Many people and companies have talked about Scaling Agile to DevOps and have tried adopting this approach to software development at different scales. While many companies have been successful in adopting the technique, only a few have been able to scale.
The term DevOps (Development + Operations) was born around 2008 when some used the term to describe “Agile Infrastructure”. But ever since then, the two terms “Agile” and “DevOps” have been used selectively, either together or separately. In recent years some companies have successfully mastered Agile Execution at scale, making DevOps a hot new topic on every CIO’s list.
The Agile Manifesto had it all defined back in 2001 – “continuous delivery of software”, “deliver working software frequently”, etc. In my view of this space, DevOps and Agile are one and the same. Scaling Agile beyond project management, into the realms of operations is DevOps. If you viewed software development as a supply chain, DevOps is Downstream Agile. To effectively be an Agile enterprise it’s important to have working software in frequent releases. How can software work without being deployed into a server and tested?
Are you DevOps ready?
Many companies have jumped into the DevOps bandwagon today. These companies have spun initiatives around Agile adoption and DevOps. While it’s a good sign that these enterprises are wanting to embrace change, it’s scary to see so much money spent without a clear plan. DevOps is not a magic potion. There are 5 things that these enterprises need to consider before jumping into the Agile and / or DevOps bandwagon:
- Is there a commitment from the top leadership to become an Agile enterprise?
- Does the organization have shared goals across departments?
- Has the organization identified the key processes that deliver the most business value?
- Have bottlenecks in these key processes been identified?

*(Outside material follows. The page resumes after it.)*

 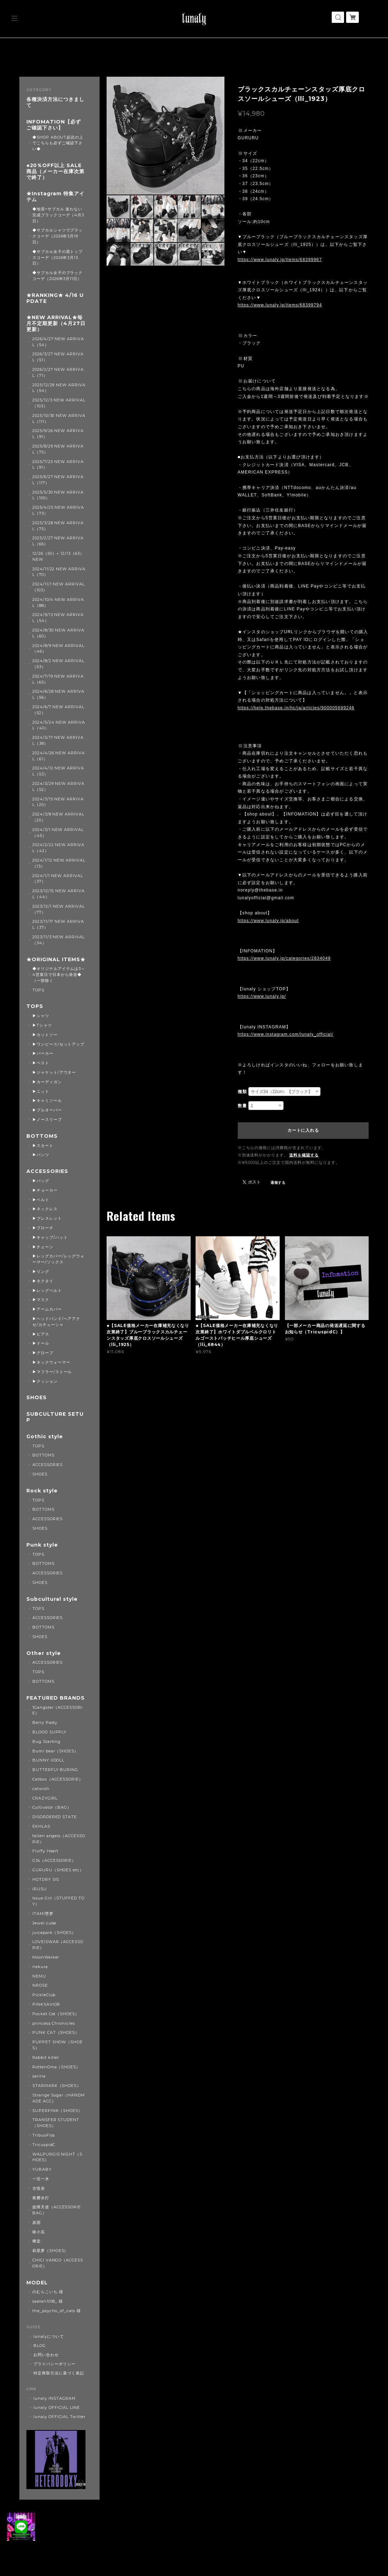 I want to click on 1Gangster（ACCESSORIE）, so click(x=57, y=1710).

- Take an Enterprise Agility Assessment
Scaling Agile to DevOps requires enterprises to take a deeper look at the driving need. Business value for enterprises can vary. For cloud-based consumer businesses the business value could come from delivering software to smartphones or the cloud. For enterprise businesses the value could come from delivering high quality software to the cloud or made available for download. In both cases, the frequency at which business value is created could vary anywhere from a few minutes to a few months.
First steps to DevOps
If your enterprise is convinced to pursue a DevOps or Agile Execution strategy, and if there is a strong leadership commitment, here are a few things you should consider doing:
- Identify key processes that create the most business value
- Consider re-aligning your business functions around delivering business value
- Define your DevOps or Agile Execution strategy with clear milestones
- Commit the necessary budget to establish the infrastructure needed
If your enterprise creates business value by delivering world-class software, it’s important to realize that business value consistently and predictably. An organization’s functions have to contribute to adding value to the business, and not to the functional goals. For example, the role of Operations or Quality Engineering teams should look at getting high quality software our of the door as the business demands.
DevOps or Agile Execution can come in different sizes, and one enterprise’s needs could be very different from another’s. Depending on how mature your enterprise is with Agile, you could have shorter milestones to push the envelope. Good unit testing, functional testing and performance testing is one tiny step towards getting Agile.
Having dedicated test environments that run automated tests for continuous testing, having continuous integration (CI) jobs to create build software is the next stage. Based on what the business demands, your enterprise could choose to further the DevOps pipeline to continuous delivery (CD) or go further and do continuous deployment to stage or production environments.
Challenges and Opportunities
As enterprises scale across multiple projects, teams and geographies, one of the most important challenges you face is one of tool chain complexity and data. With developers making commits by the minute, CI jobs creating builds every few minutes, CD pipelines deploying into a multitude of servers every few minutes, enterprises will soon end up with a problem of too much of data.
It’s important that enterprises get into a DevOps or Agile Execution initiative with the longer term vision and invest in the right set of tools. With the right strategy in place and the right tools, enterprises can actively engage with data to improve overall agility. The ability of these tools to offer clear end-to-end traceability and insight across requirements, commits, builds, deployments and servers is key to your enterprise’s continued success with DevOps.